Tries to shift the obligation to prove an argument onto the opponent. Example: Prove that this mathematical theorem is not important for our field of study.

Claims that a proposition is true because it hasn’t been proven false, or vice versa. Example: No one has ever proven that the Riemann Hypothesis is false, so it must be true.

Applies a general rule too broadly without considering possible exceptions. Example: Since mathematical truths are universal, any mathematical solution works under all conditions.

This fallacy occurs when an argument assumes that a specific consequence necessarily implies the condition that leads to it. Example: If it rains, the ground gets wet. The ground is wet, therefore it has rained. (But the ground could be wet for other reasons, like a sprinkler.)

Makes an appeal to purity as a way to dismiss relevant criticisms or flaws of an argument. Example: No good mathematician would ever make such an obvious mistake. Therefore, anyone who makes such a mistake is not a good mathematician.

Drawing an equivalence between two things that are not comparable in the relevant aspects. Example: Saying calculus homework is just as unacceptable as stealing, because they both cause students distress.

This fallacy arises when an argument presents a situation as having only two exclusive options, one of which is often presented as the inevitable conclusion. Example: If we do not prove the conjecture to be true, it must be false.

Introduces an irrelevant topic to divert attention from the original issue. Example: During a debate on number theory, someone insists on discussing unrelated mathematical history to distract from the mathematical argument at hand.

An argument where the conclusion is assumed in the premises. Often involves using a word's or phrase's connotation to prove itself. Example: We must encourage our youth to practice higher-level mathematics to improve math skills because higher math improves problem-solving abilities.
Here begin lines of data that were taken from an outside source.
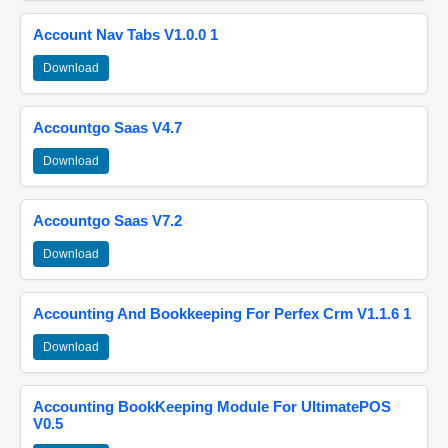
Account Nav Tabs V1.0.0 1
Download
Accountgo Saas V4.7
Download
Accountgo Saas V7.2
Download
Accounting And Bookkeeping For Perfex Crm V1.1.6 1
Download
Accounting BookKeeping Module For UltimatePOS
V0.5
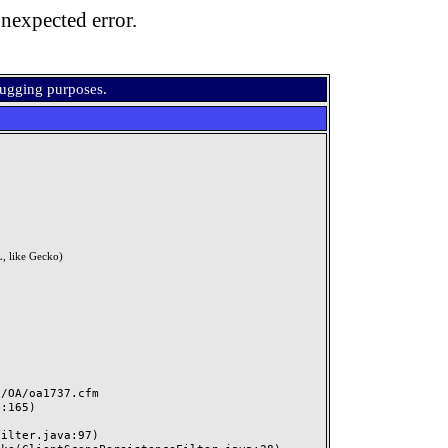
nexpected error.
bugging purposes.
, like Gecko)
OA/oa1737.cfm
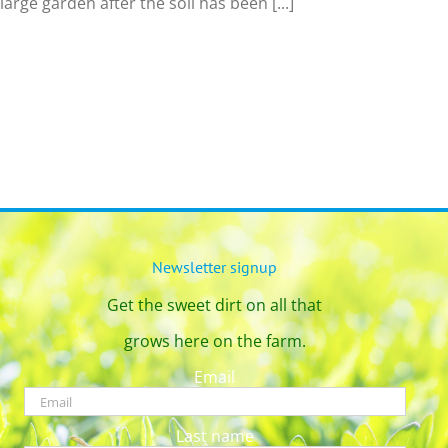
 large garden after the soil has been [...]
Newsletter signup
Get the sweet dirt on all that
grows here on the farm.
Email
Last name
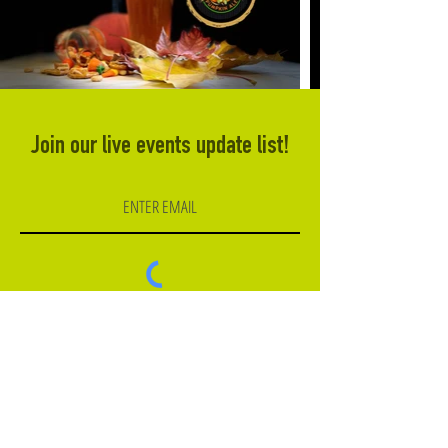
Join our live events update list!
Subscribe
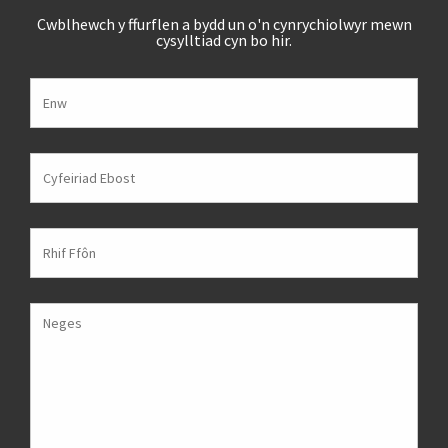
Cwblhewch y ffurflen a bydd un o'n cynrychiolwyr mewn
cysylltiad cyn bo hir.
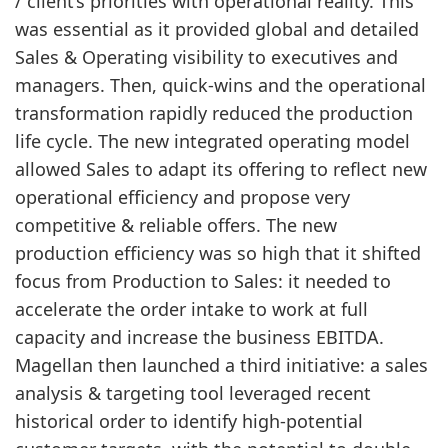
/ client’s priorities with operational reality. This
was essential as it provided global and detailed
Sales & Operating visibility to executives and
managers. Then, quick-wins and the operational
transformation rapidly reduced the production
life cycle. The new integrated operating model
allowed Sales to adapt its offering to reflect new
operational efficiency and propose very
competitive & reliable offers. The new
production efficiency was so high that it shifted
focus from Production to Sales: it needed to
accelerate the order intake to work at full
capacity and increase the business EBITDA.
Magellan then launched a third initiative: a sales
analysis & targeting tool leveraged recent
historical order to identify high-potential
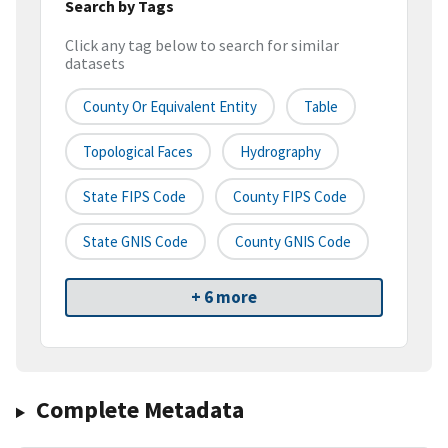
Search by Tags
Click any tag below to search for similar
datasets
County Or Equivalent Entity
Table
Topological Faces
Hydrography
State FIPS Code
County FIPS Code
State GNIS Code
County GNIS Code
+ 6 more
Complete Metadata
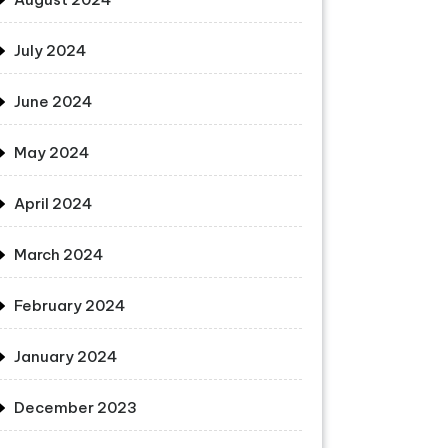
July 2024
June 2024
May 2024
April 2024
March 2024
February 2024
January 2024
December 2023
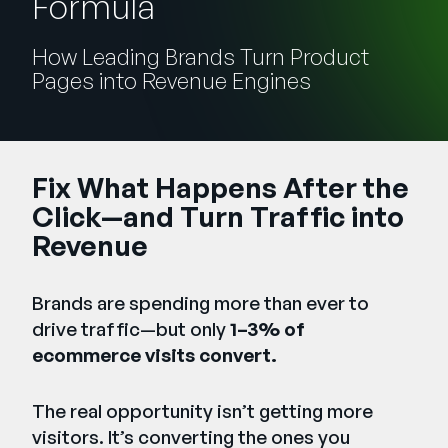
Formula
Unternehmen
How Leading Brands Turn Product
English
Pages into Revenue Engines
German
Vertrieb kontaktieren
Français
Português
Fix What Happens After the
SUPPORT
ANMELDEN
Click—and Turn Traffic into
Revenue
Brands are spending more than ever to
drive traffic—but only
1–3% of
ecommerce visits convert.
The real opportunity isn’t getting more
visitors. It’s converting the ones you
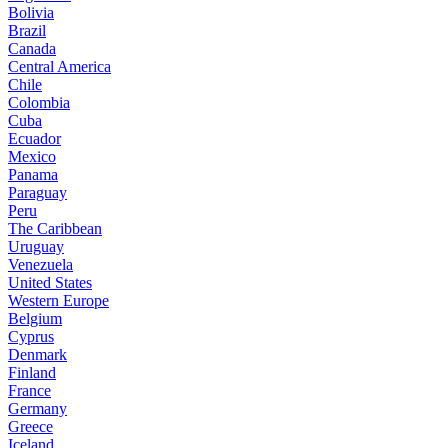
Bolivia
Brazil
Canada
Central America
Chile
Colombia
Cuba
Ecuador
Mexico
Panama
Paraguay
Peru
The Caribbean
Uruguay
Venezuela
United States
Western Europe
Belgium
Cyprus
Denmark
Finland
France
Germany
Greece
Iceland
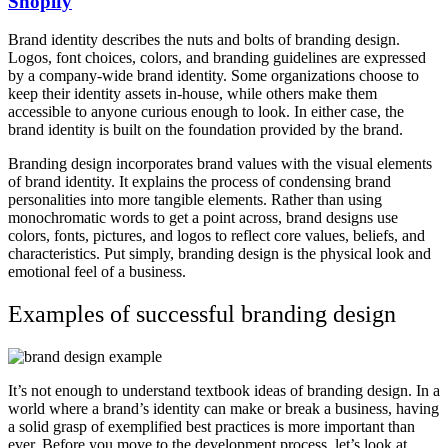
Shopify
Brand identity describes the nuts and bolts of branding design.
Logos, font choices, colors, and branding guidelines are expressed
by a company-wide brand identity. Some organizations choose to
keep their identity assets in-house, while others make them
accessible to anyone curious enough to look. In either case, the
brand identity is built on the foundation provided by the brand.
Branding design incorporates brand values with the visual elements
of brand identity. It explains the process of condensing brand
personalities into more tangible elements. Rather than using
monochromatic words to get a point across, brand designs use
colors, fonts, pictures, and logos to reflect core values, beliefs, and
characteristics. Put simply, branding design is the physical look and
emotional feel of a business.
Examples of successful branding design
It’s not enough to understand textbook ideas of branding design. In a
world where a brand’s identity can make or break a business, having
a solid grasp of exemplified best practices is more important than
ever. Before you move to the development process, let’s look at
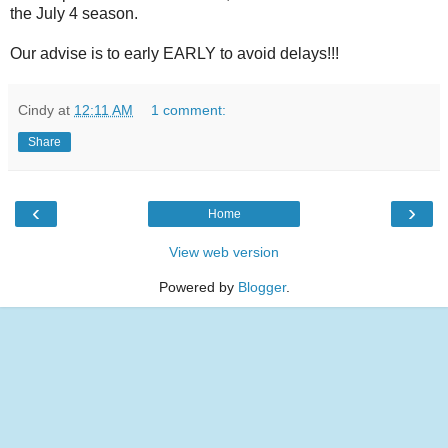
the July 4 season.
Our advise is to early EARLY to avoid delays!!!
Cindy
at
12:11 AM
1 comment:
Share
‹
›
Home
View web version
Powered by
Blogger
.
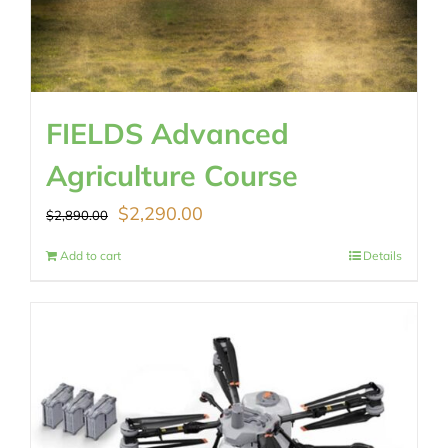
FIELDS Advanced
Agriculture Course
Original
Current
$
2,290.00
$
2,890.00
price
price
Add to cart
Details
was:
is:
$2,890.00.
$2,290.00.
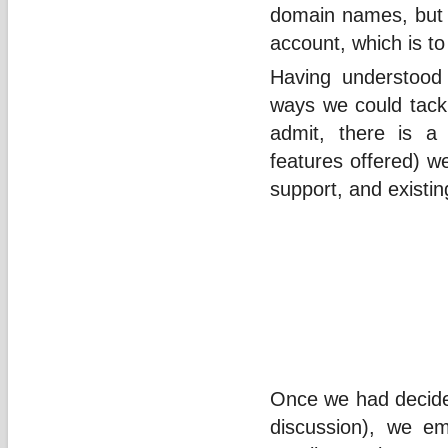
domain names, but w
account, which is to
Having understood 
ways we could tackl
admit, there is a 
features offered) w
support, and existin
Once we had decided
discussion), we e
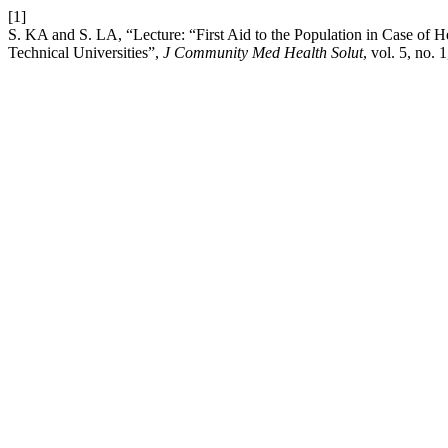
[1]
S. KA and S. LA, “Lecture: “First Aid to the Population in Case of He
Technical Universities”,
J Community Med Health Solut
, vol. 5, no.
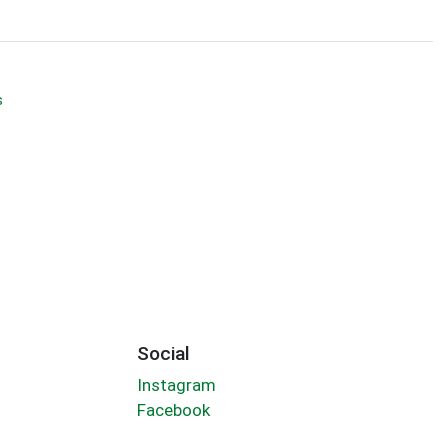
s
Social
Instagram
Facebook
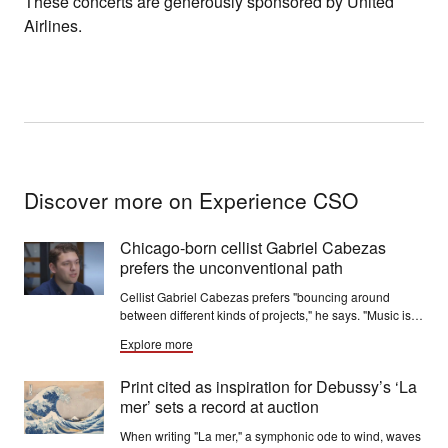
These concerts are generously sponsored by United
Airlines.
Discover more on Experience CSO
Chicago-born cellist Gabriel Cabezas
prefers the unconventional path
Cellist Gabriel Cabezas prefers "bouncing around
between different kinds of projects," he says. "Music is
always fresh to me, whatever I’m doing. I don’t feel
Explore more
trapped in any one thing.”
Print cited as inspiration for Debussy’s ‘La
mer’ sets a record at auction
When writing "La mer," a symphonic ode to wind, waves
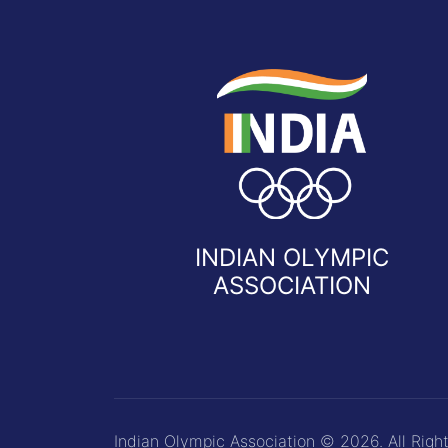
INDIAN OLYMPIC
ASSOCIATION
Indian Olympic Association © 2026. All Righ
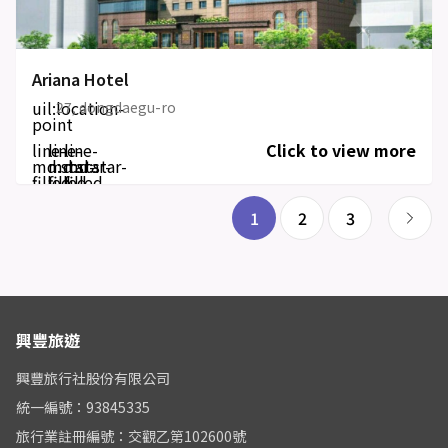
Ariana Hotel
uil:location-
27, dongdaegu-ro
point
line-
line-
line-
Click to view more
md:star-
md:star-
md:star-
filled
filled
filled
1
2
3
興豐旅遊
興豐旅行社股份有限公司
統一編號：93845335
旅行業註冊編號：交觀乙第102600號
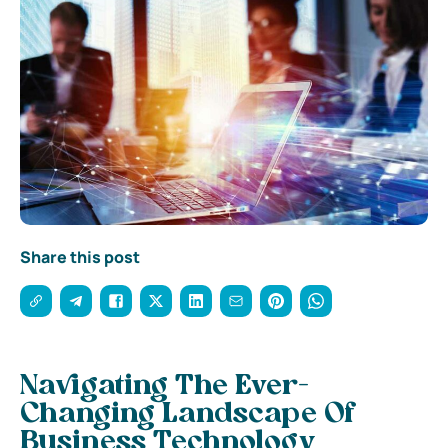
Share this post
Navigating The Ever-
Changing Landscape Of
Business Technology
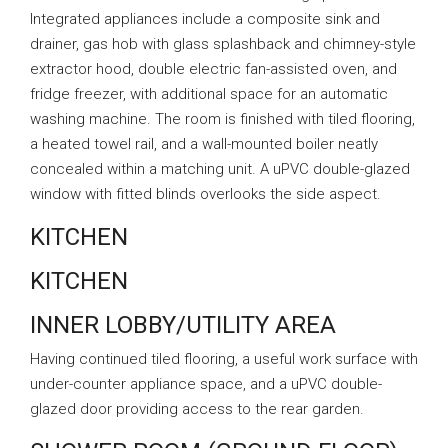
Integrated appliances include a composite sink and
drainer, gas hob with glass splashback and chimney-style
extractor hood, double electric fan-assisted oven, and
fridge freezer, with additional space for an automatic
washing machine. The room is finished with tiled flooring,
a heated towel rail, and a wall-mounted boiler neatly
concealed within a matching unit. A uPVC double-glazed
window with fitted blinds overlooks the side aspect.
KITCHEN
KITCHEN
INNER LOBBY/UTILITY AREA
Having continued tiled flooring, a useful work surface with
under-counter appliance space, and a uPVC double-
glazed door providing access to the rear garden.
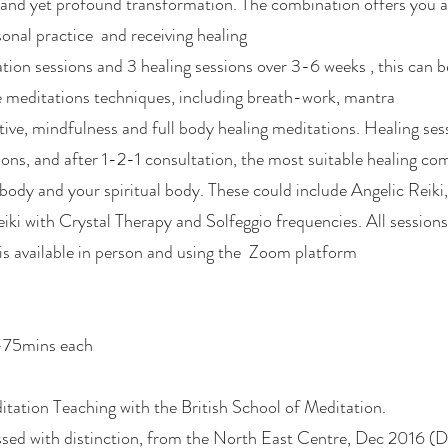
 and yet profound transformation. The combination offers you 
onal practice and receiving healing
ion sessions and 3 healing sessions over 3-6 weeks , this can be
re meditations techniques, including breath-work, mantra
ive, mindfulness and full body healing meditations. Healing sess
ons, and after 1-2-1 consultation, the most suitable healing com
 body and your spiritual body. These could include Angelic Reiki
ki with Crystal Therapy and Solfeggio frequencies. All session
is available in person and using the Zoom platform
0-75mins each
itation Teaching with the British School of Meditation.
ssed with distinction, from the North East Centre, Dec 2016 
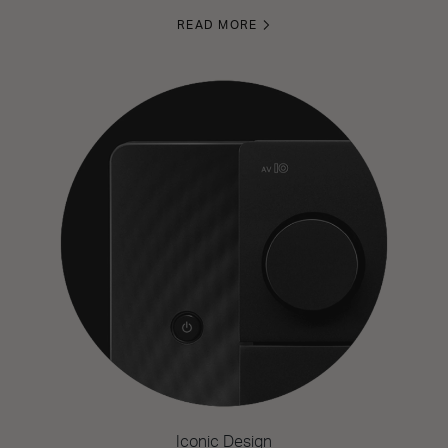
READ MORE
Iconic Design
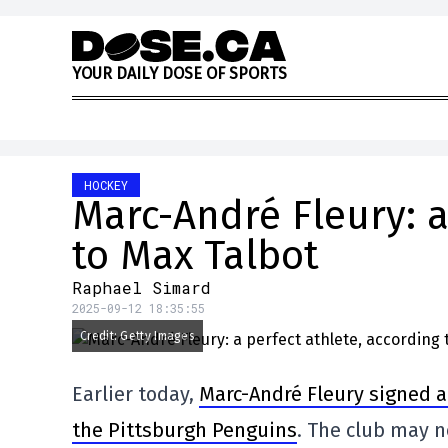
Skip to content
Y
O
U
R
D
A
I
L
Y
D
O
S
E
O
F
S
P
O
R
T
S
HOCKEY
Marc-André Fleury: a
to Max Talbot
Raphael Simard
2025-09-12 18:35:55
Credit: Getty Images
Earlier today,
Marc-André Fleury signed a 
the Pittsburgh Penguins
. The club may n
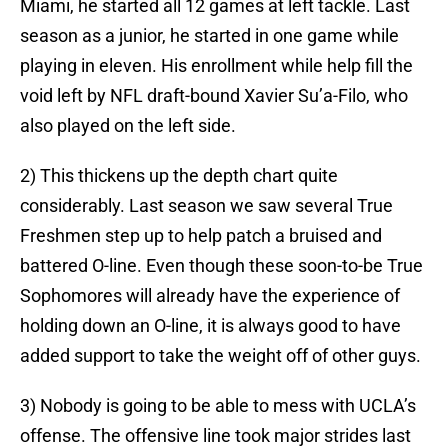
Miami, he started all 12 games at left tackle. Last
season as a junior, he started in one game while
playing in eleven. His enrollment while help fill the
void left by NFL draft-bound Xavier Su’a-Filo, who
also played on the left side.
2) This thickens up the depth chart quite
considerably. Last season we saw several True
Freshmen step up to help patch a bruised and
battered O-line. Even though these soon-to-be True
Sophomores will already have the experience of
holding down an O-line, it is always good to have
added support to take the weight off of other guys.
3) Nobody is going to be able to mess with UCLA’s
offense. The offensive line took major strides last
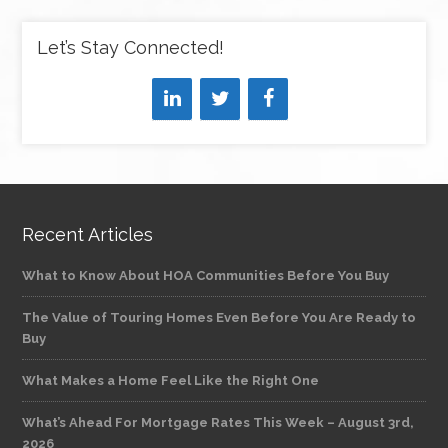
Let’s Stay Connected!
Recent Articles
What to Know About HOA Communities Before You Buy
The Value of Touring Homes Even Before You Are Ready to
Buy
What Makes a Home Feel Like the Right One
What’s Ahead For Mortgage Rates This Week – August 3rd,
2026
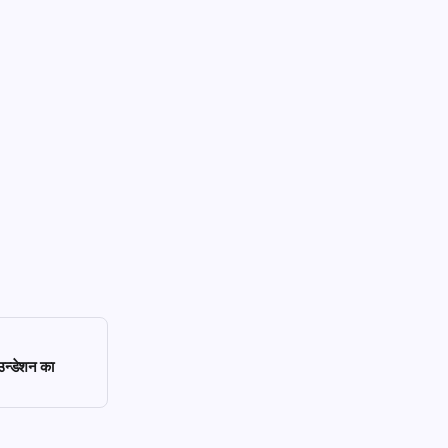
ाउन्डेशन का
Makes a broad conclusion based on a small or unrepresentative sample. Example: Two students in the class solved the problem easily, so the problem must be easy for everyone.

This fallacy exploits the ambiguity of a word or phrase that has multiple meanings to draw a misleading conclusion. Example: A mathematical ‘function’ has a specific meaning. But in the context of a formal event, arguing that there ‘function’ implies calculations is a fallacy.

Assumes that since one event followed another, the first event must have caused the second. Example: I used a new calculator and got a high score on my math test, so the new calculator must have caused my high score.

A conclusion or statement that does not logically follow from the previous argument or statement. Example: She’s a mathematician, so she will definitely fix your computer.

Relies on the status of an authority figure or institution instead of a logical argument or concrete evidence. Example: The famous mathematician claimed this equation is unsolvable, so it must be true.

This fallacy involves the assumption that rejecting the antecedent of a conditional statement also allows one to reject the consequent. Example: If I am a mathematician, then I am good at numbers. I am not a mathematician, hence I am not good at numbers. (One might not be a mathematician but still good with numbers.)

Argues that a relatively small step will lead to a chain of related events resulting in some significant effect. Example: If we allow calculators in exams, eventually students won't learn math at all.

Assumes what’s true for the whole must also be true for the individual parts. Example: This algorithm is very complex, so every step of the algorithm must also be complex.

This fallacy occurs when the conclusion of an argument is assumed in one of the premises. Example: The theory must be true because the evidence supports the theory, and the evidence is valid because the theory says it is.

Cherry-picking data clusters to suit an argument, or finding patterns to fit a presumption. Example: Highlighting statistical areas where a certain mathematical theory appears true while ignoring the areas where it does not.

Assumes that if two things are similar in some ways, they are similar in all ways. Example: The human brain is like a computer. Since computers can compute infinitely large numbers, so can the human brain.